### [WHAT THE EXERCISE ASKS]
Since only the words are wanted, reproduce every entry exactly and leave the images behind.

[Stored data]
..........

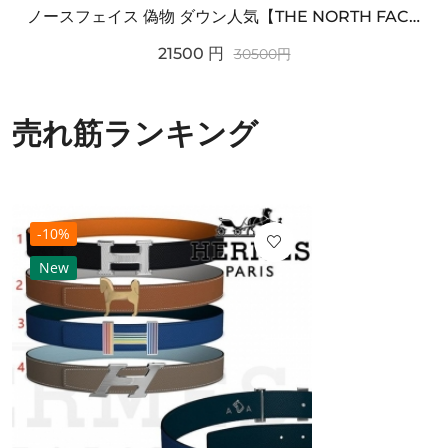
ノースフェイス 偽物 ダウン人気【THE NORTH FACE】M'S 7 SUMMIT HIM...
21500
円
30500
円
売れ筋ランキング
-10%
New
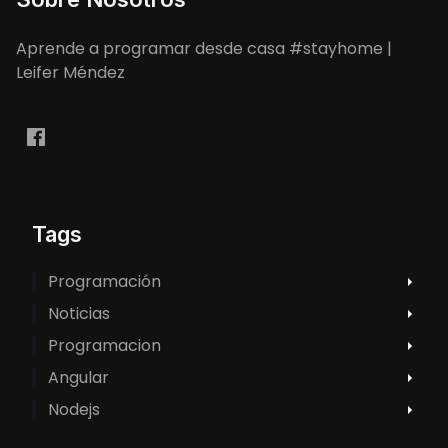
Aprende a programar desde casa #stayhome |
Leifer Méndez
Tags
Programación
Noticias
Programacion
Angular
Nodejs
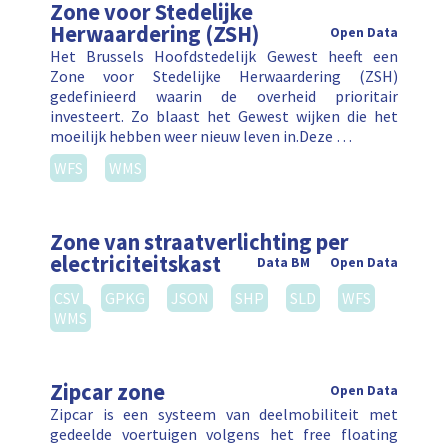
Zone voor Stedelijke
Herwaardering (ZSH)
Open Data
Het Brussels Hoofdstedelijk Gewest heeft een
Zone voor Stedelijke Herwaardering (ZSH)
gedefinieerd waarin de overheid prioritair
investeert. Zo blaast het Gewest wijken die het
moeilijk hebben weer nieuw leven in.Deze …
WFS
WMS
Zone van straatverlichting per
electriciteitskast
Data BM
Open Data
CSV
GPKG
JSON
SHP
SLD
WFS
WMS
Zipcar zone
Open Data
Zipcar is een systeem van deelmobiliteit met
gedeelde voertuigen volgens het free floating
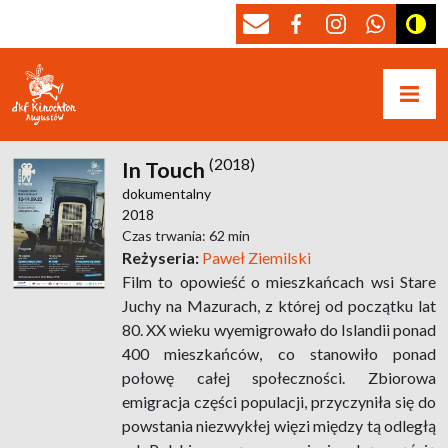
(2018)
In Touch
dokumentalny
2018
Czas trwania: 62 min
Reżyseria:
Paweł Ziemilski
Film to opowieść o mieszkańcach wsi Stare
Juchy na Mazurach, z której od początku lat
80. XX wieku wyemigrowało do Islandii ponad
400 mieszkańców, co stanowiło ponad
połowę całej społeczności. Zbiorowa
emigracja części populacji, przyczyniła się do
powstania niezwykłej więzi między tą odległą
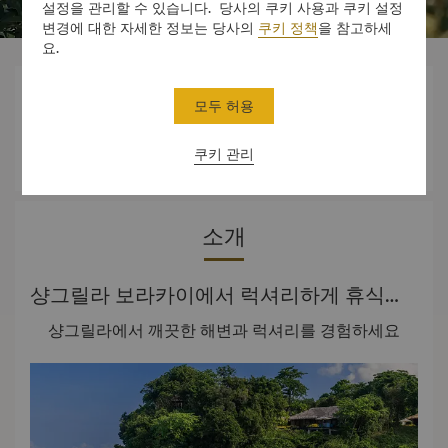
설정을 관리할 수 있습니다. 당사의 쿠키 사용과 쿠키 설정
변경에 대한 자세한 정보는 당사의
쿠키 정책
을 참고하세
요.



모두 허용
쿠키 관리
객실
경험
오퍼
소개
샹그릴라 보라카이에서 럭셔리하게 휴식을 취하세요
샹그릴라에서 깨끗한 해변과 럭셔리를 경험하세요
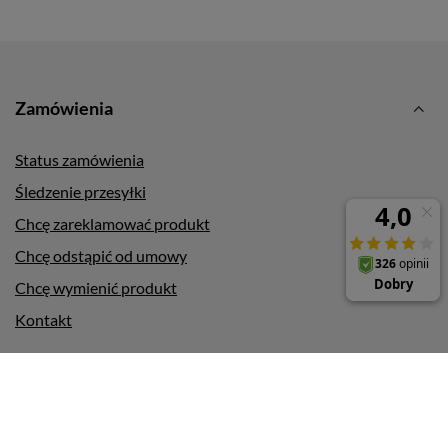
Zamówienia
Status zamówienia
Śledzenie przesyłki
Chcę zareklamować produkt
Chcę odstąpić od umowy
Chcę wymienić produkt
Kontakt
Konto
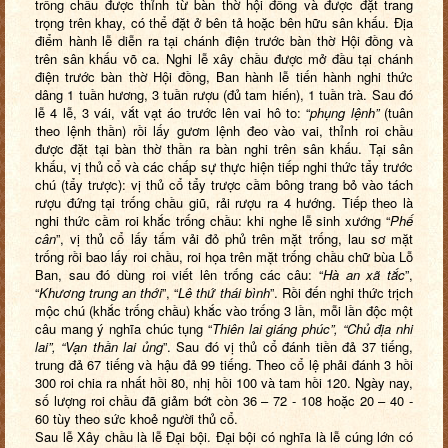
trống chầu được thỉnh từ bàn thờ hội đồng và được đặt trang
trọng trên khay, có thể đặt ở bên tả hoặc bên hữu sân khấu. Địa
điểm hành lễ diễn ra tại chánh điện trước bàn thờ Hội đồng và
trên sân khấu võ ca. Nghi lễ xây chầu được mở đầu tại chánh
điện trước bàn thờ Hội đồng, Ban hành lễ tiến hành nghi thức
dâng 1 tuần hương, 3 tuần rượu (đủ tam hiến), 1 tuần trà. Sau đó
lễ 4 lễ, 3 vái, vắt vạt áo trước lên vai hô to: “
phụng lệnh”
(tuân
theo lệnh thần) rồi lấy gươm lệnh đeo vào vai, thỉnh roi chầu
được đặt tại bàn thờ thần ra bàn nghi trên sân khấu. Tại sân
khấu, vị thủ cổ và các chấp sự thực hiện tiếp nghi thức tẩy trước
chú (tẩy trược): vị thủ cổ tẩy trược cầm bông trang bỏ vào tách
rượu đứng tại trống chầu giũ, rải rượu ra 4 hướng. Tiếp theo là
nghi thức cầm roi khắc trống chầu: khi nghe lễ sinh xướng “
Phế
cân
”, vị thủ cổ lấy tấm vải đỏ phủ trên mặt trống, lau sơ mặt
trống rồi bao lấy roi chầu, roi họa trên mặt trống chầu chữ bùa Lỗ
Ban, sau đó dùng roi viết lên trống các câu: “
Hà an xã tắc
”,
“
Khương trung an thới
”, “
Lê thứ thái bình
”. Rồi đến nghi thức trịch
mộc chú (khắc trống chầu) khắc vào trống 3 lần, mỗi lần độc một
câu mang ý nghĩa chúc tụng “
Thiên lai giáng phúc”, “Chủ địa nhi
lai”, “Vạn thần lai ủng
”. Sau đó vị thủ cổ đánh tiền đả 37 tiếng,
trung đả 67 tiếng và hậu đả 99 tiếng. Theo cổ lệ phải đánh 3 hồi
300 roi chia ra nhất hồi 80, nhị hồi 100 và tam hồi 120. Ngày nay,
số lượng roi chầu đã giảm bớt còn 36 – 72 - 108 hoặc 20 – 40 -
60 tùy theo sức khoẻ người thủ cổ.
Sau lễ Xây chầu là lễ Đại bội. Đại bội có nghĩa là lễ cúng lớn có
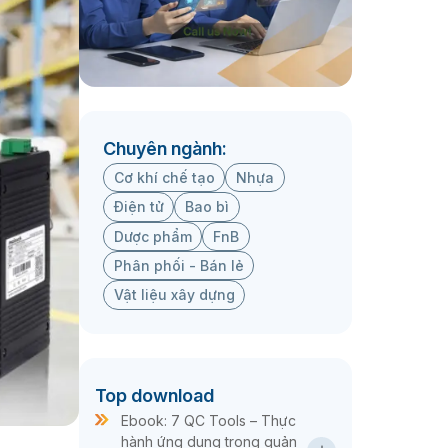
Chuyên ngành:
Cơ khí chế tạo
Nhựa
Điện tử
Bao bì
Dược phẩm
FnB
Phân phối - Bán lẻ
Vật liệu xây dựng
Top download
Ebook: 7 QC Tools – Thực
hành ứng dụng trong quản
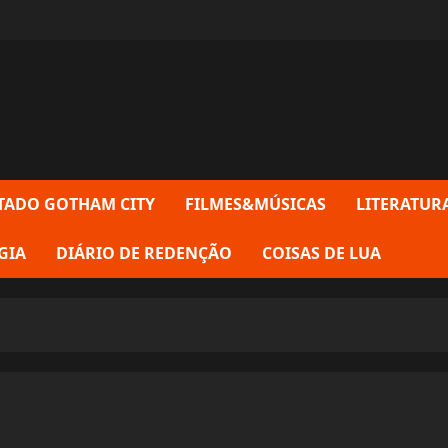
TADO GOTHAM CITY
FILMES&MÚSICAS
LITERATUR
GIA
DIÁRIO DE REDENÇÃO
COISAS DE LUA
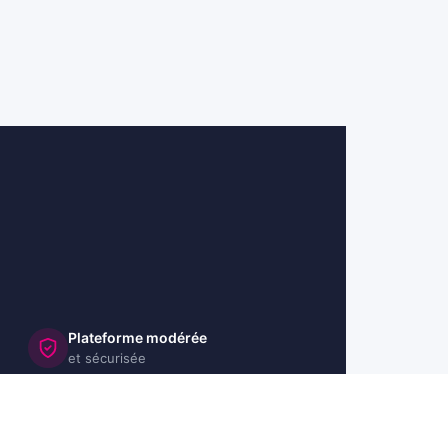
Plateforme modérée
et sécurisée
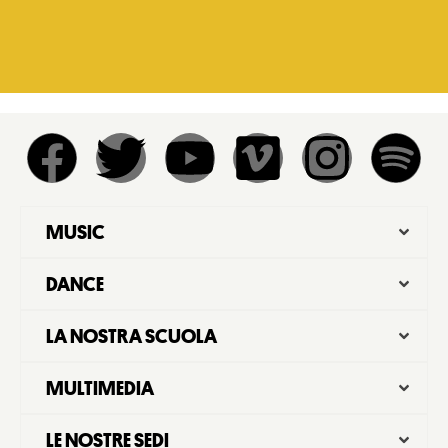
MUSIC
DANCE
LA NOSTRA SCUOLA
MULTIMEDIA
LE NOSTRE SEDI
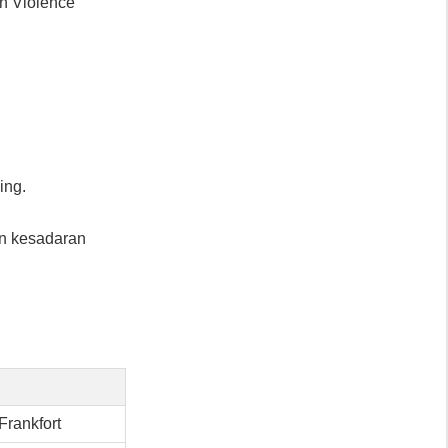
un Violence
ing.
n kesadaran
Frankfort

..........

### [ANSWER TO THE PROBLEM]
ノースフェイス 偽物 ダウン人気【THE NORTH FACE】M'S 7 SUMMIT HIM...
21500
円
30500
円
売れ筋ランキング
-10%
New
Aprende a programar desde casa #stayhome |
Leifer Méndez
Tags
Programación
Noticias
Programacion
Angular
Nodejs
Zone voor Stedelijke
Herwaardering (ZSH)
Open Data
Het Brussels Hoofdstedelijk Gewest heeft een
Zone voor Stedelijke Herwaardering (ZSH)
gedefinieerd waarin de overheid prioritair
investeert. Zo blaast het Gewest wijken die het
moeilijk hebben weer nieuw leven in.Deze …
WFS
WMS
Zone van straatverlichting per
electriciteitskast
Data BM
Open Data
CSV
GPKG
JSON
SHP
SLD
WFS
WMS
Zipcar zone
Open Data
Zipcar is een systeem van deelmobiliteit met
gedeelde voertuigen volgens het free floating
(2018)
In Touch
dokumentalny
2018
Czas trwania: 62 min
Reżyseria:
Paweł Ziemilski
Film to opowieść o mieszkańcach wsi Stare
Juchy na Mazurach, z której od początku lat
80. XX wieku wyemigrowało do Islandii ponad
400 mieszkańców, co stanowiło ponad
połowę całej społeczności. Zbiorowa
emigracja części populacji, przyczyniła się do
powstania niezwykłej więzi między tą odległą
설정을 관리할 수 있습니다. 당사의 쿠키 사용과 쿠키 설정
변경에 대한 자세한 정보는 당사의
쿠키 정책
을 참고하세
요.



모두 허용
쿠키 관리
객실
경험
오퍼
소개
샹그릴라 보라카이에서 럭셔리하게 휴식을 취하세요
샹그릴라에서 깨끗한 해변과 럭셔리를 경험하세요
Zamówienia
Status zamówienia
Śledzenie przesyłki
Chcę zareklamować produkt
Chcę odstąpić od umowy
Chcę wymienić produkt
Kontakt
Konto
trống chầu được thỉnh từ bàn thờ hội đồng và được đặt trang
trọng trên khay, có thể đặt ở bên tả hoặc bên hữu sân khấu. Địa
điểm hành lễ diễn ra tại chánh điện trước bàn thờ Hội đồng và
trên sân khấu võ ca. Nghi lễ xây chầu được mở đầu tại chánh
điện trước bàn thờ Hội đồng, Ban hành lễ tiến hành nghi thức
dâng 1 tuần hương, 3 tuần rượu (đủ tam hiến), 1 tuần trà. Sau đó
lễ 4 lễ, 3 vái, vắt vạt áo trước lên vai hô to: “
phụng lệnh”
(tuân
theo lệnh thần) rồi lấy gươm lệnh đeo vào vai, thỉnh roi chầu
được đặt tại bàn thờ thần ra bàn nghi trên sân khấu. Tại sân
khấu, vị thủ cổ và các chấp sự thực hiện tiếp nghi thức tẩy trước
chú (tẩy trược): vị thủ cổ tẩy trược cầm bông trang bỏ vào tách
rượu đứng tại trống chầu giũ, rải rượu ra 4 hướng. Tiếp theo là
nghi thức cầm roi khắc trống chầu: khi nghe lễ sinh xướng “
Phế
cân
”, vị thủ cổ lấy tấm vải đỏ phủ trên mặt trống, lau sơ mặt
trống rồi bao lấy roi chầu, roi họa trên mặt trống chầu chữ bùa Lỗ
Ban, sau đó dùng roi viết lên trống các câu: “
Hà an xã tắc
”,
“
Khương trung an thới
”, “
Lê thứ thái bình
”. Rồi đến nghi thức trịch
mộc chú (khắc trống chầu) khắc vào trống 3 lần, mỗi lần độc một
câu mang ý nghĩa chúc tụng “
Thiên lai giáng phúc”, “Chủ địa nhi
lai”, “Vạn thần lai ủng
”. Sau đó vị thủ cổ đánh tiền đả 37 tiếng,
trung đả 67 tiếng và hậu đả 99 tiếng. Theo cổ lệ phải đánh 3 hồi
300 roi chia ra nhất hồi 80, nhị hồi 100 và tam hồi 120. Ngày nay,
số lượng roi chầu đã giảm bớt còn 36 – 72 - 108 hoặc 20 – 40 -
60 tùy theo sức khoẻ người thủ cổ.
Sau lễ Xây chầu là lễ Đại bội. Đại bội có nghĩa là lễ cúng lớn có
Chuyên ngành:
Cơ khí chế tạo
Nhựa
Điện tử
Bao bì
Dược phẩm
FnB
Phân phối - Bán lẻ
Vật liệu xây dựng
Top download
Ebook: 7 QC Tools – Thực
hành ứng dụng trong quản
TADO GOTHAM CITY
FILMES&MÚSICAS
LITERATUR
GIA
DIÁRIO DE REDENÇÃO
COISAS DE LUA
Plateforme modérée
et sécurisée
MUSIC
DANCE
LA NOSTRA SCUOLA
MULTIMEDIA
LE NOSTRE SEDI
un Violence
ing.
n kesadaran
Frankfort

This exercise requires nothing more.